*** MATERIAL PROVIDED ***
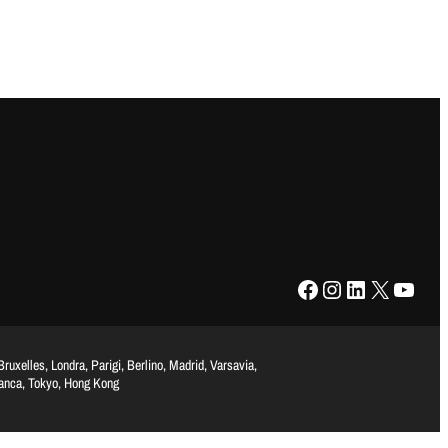
Facebook
Instagram
LinkedIn
X
YouTube
uxelles, Londra, Parigi, Berlino, Madrid, Varsavia,
lanca, Tokyo, Hong Kong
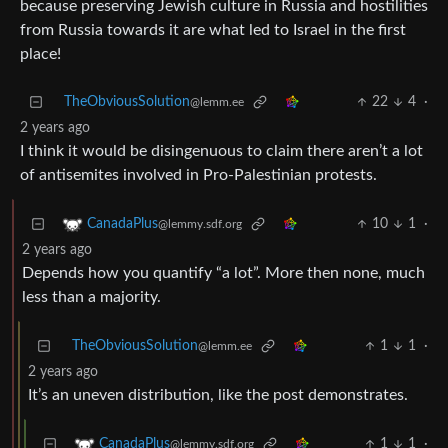
because preserving Jewish culture in Russia and hostilities
from Russia towards it are what led to Israel in the first
place!
TheObviousSolution
22
4
·
@lemm.ee
2 years ago
I think it would be disingenuous to claim there aren’t a lot
of antisemites involved in Pro-Palestinian protests.
10
1
·
CanadaPlus
@lemmy.sdf.org
2 years ago
Depends how you quantify “a lot”. More then none, much
less than a majority.
TheObviousSolution
1
1
·
@lemm.ee
2 years ago
It’s an uneven distribution, like the post demonstrates.
1
1
·
CanadaPlus
@lemmy.sdf.org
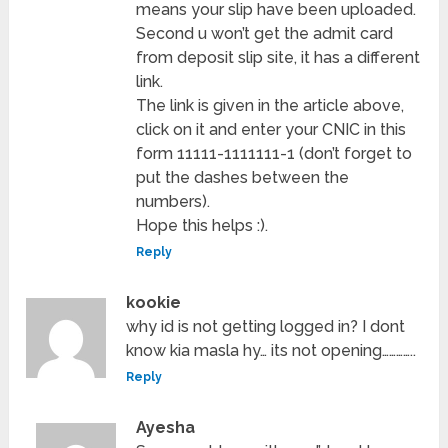
means your slip have been uploaded.
Second u won’t get the admit card
from deposit slip site, it has a different
link.
The link is given in the article above,
click on it and enter your CNIC in this
form 11111-1111111-1 (don’t forget to
put the dashes between the
numbers).
Hope this helps :).
Reply
kookie
why id is not getting logged in? I dont
know kia masla hy… its not opening…………..
Reply
Ayesha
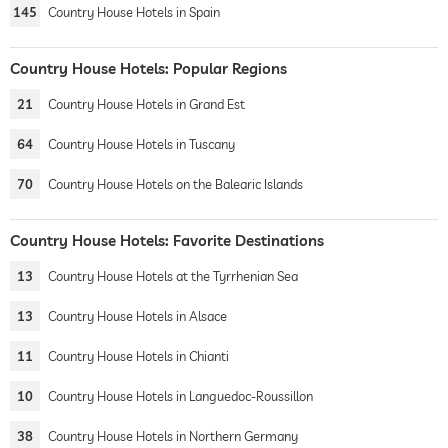
145
Country House Hotels in Spain
Country House Hotels: Popular Regions
21
Country House Hotels in Grand Est
64
Country House Hotels in Tuscany
70
Country House Hotels on the Balearic Islands
Country House Hotels: Favorite Destinations
13
Country House Hotels at the Tyrrhenian Sea
13
Country House Hotels in Alsace
11
Country House Hotels in Chianti
10
Country House Hotels in Languedoc-Roussillon
38
Country House Hotels in Northern Germany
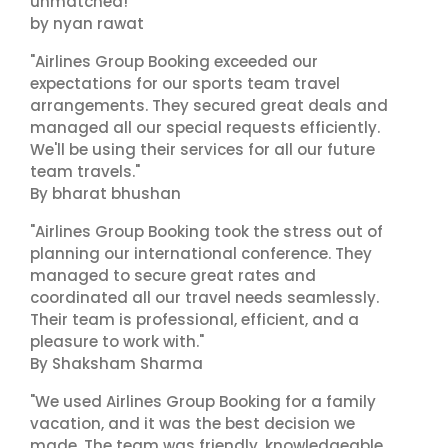
unmatched!"
by nyan rawat
"Airlines Group Booking exceeded our
expectations for our sports team travel
arrangements. They secured great deals and
managed all our special requests efficiently.
We'll be using their services for all our future
team travels."
By bharat bhushan
"Airlines Group Booking took the stress out of
planning our international conference. They
managed to secure great rates and
coordinated all our travel needs seamlessly.
Their team is professional, efficient, and a
pleasure to work with."
By Shaksham Sharma
"We used Airlines Group Booking for a family
vacation, and it was the best decision we
made. The team was friendly, knowledgeable,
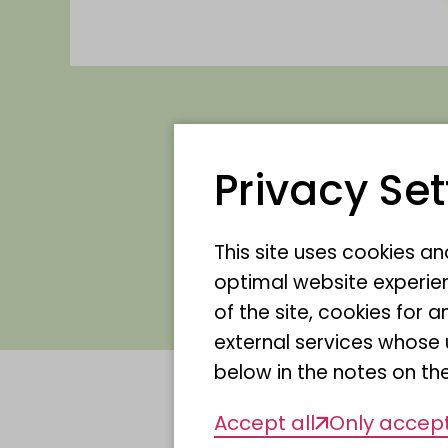
Privacy Set
We are delighted 
the Allfarblori!
This site uses cookies a
optimal website experien
of the site, cookies fo
external services whose 
below in the notes on the
Accept all
Only accept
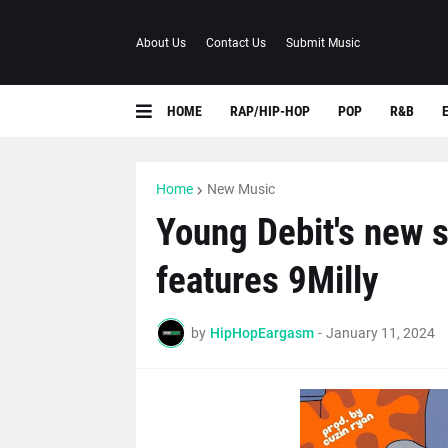
About Us
Contact Us
Submit Music
HOME
RAP/HIP-HOP
POP
R&B
Home
New Music
Young Debit's new s
features 9Milly
by
HipHopEargasm
-
January 11, 2024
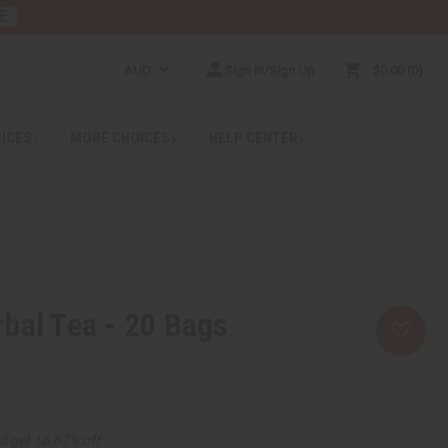
E
AUD
Sign In/Sign Up
$0.00
0
RICES
MORE CHOICES
HELP CENTER
bal Tea - 20 Bags
d get 16.67% off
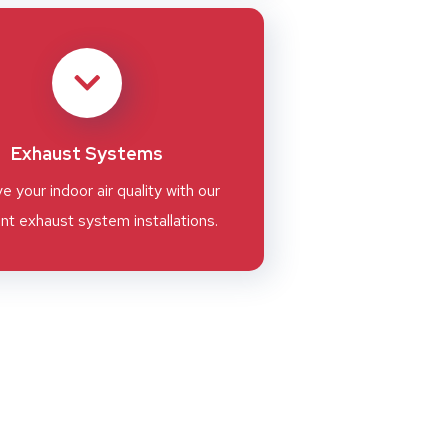
Exhaust Systems
e your indoor air quality with our
ent exhaust system installations.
*** End of MATERIAL PROVIDED ***
**PROBLEM TO WORK ON**
Your answer must be the lines from the one containing "external services whose" through the last line of the records, both included, written out exactly and without pictures.

**ANSWER TO THIS TASK**
external services whose 
below in the notes on the
Accept all
Only accept
About Us
Contact Us
Submit Music
HOME
RAP/HIP-HOP
POP
R&B
Home
New Music
Young Debit's new s
features 9Milly
by
HipHopEargasm
-
January 11, 2024
E
AUD
Sign In/Sign Up
$0.00
0
RICES
MORE CHOICES
HELP CENTER
bal Tea - 20 Bags
d get 16.67% off
Exhaust Systems
e your indoor air quality with our
ent exhaust system installations.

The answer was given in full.